--- START ---
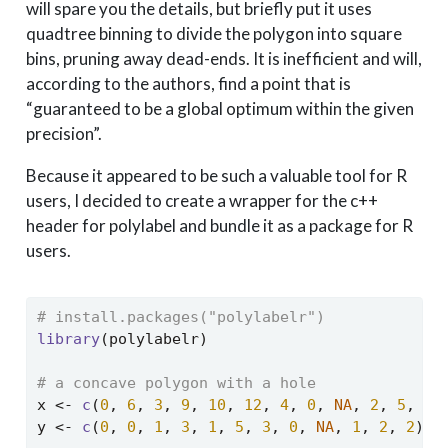
will spare you the details, but briefly put it uses
quadtree binning to divide the polygon into square
bins, pruning away dead-ends. It is inefficient and will,
according to the authors, find a point that is
“guaranteed to be a global optimum within the given
precision”.
Because it appeared to be such a valuable tool for R
users, I decided to create a wrapper for the c++
header for polylabel and bundle it as a package for R
users.
# install.packages("polylabelr")
library
(polylabelr)
# a concave polygon with a hole
x 
<-
c
(
0
, 
6
, 
3
, 
9
, 
10
, 
12
, 
4
, 
0
, 
NA
, 
2
, 
5
, 
3
)
y 
<-
c
(
0
, 
0
, 
1
, 
3
, 
1
, 
5
, 
3
, 
0
, 
NA
, 
1
, 
2
, 
2
)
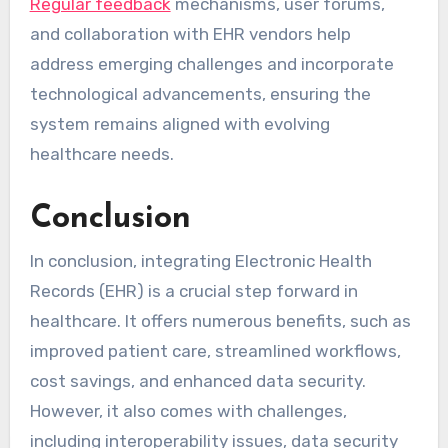
Regular feedback
mechanisms, user forums,
and collaboration with EHR vendors help
address emerging challenges and incorporate
technological advancements, ensuring the
system remains aligned with evolving
healthcare needs.
Conclusion
In conclusion, integrating Electronic Health
Records (EHR) is a crucial step forward in
healthcare. It offers numerous benefits, such as
improved patient care, streamlined workflows,
cost savings, and enhanced data security.
However, it also comes with challenges,
including interoperability issues, data security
--- END ---
Copy all lines above where "data" is present.

### Solution to this exercise
cost savings, and enhanced data security.
including interoperability issues, data security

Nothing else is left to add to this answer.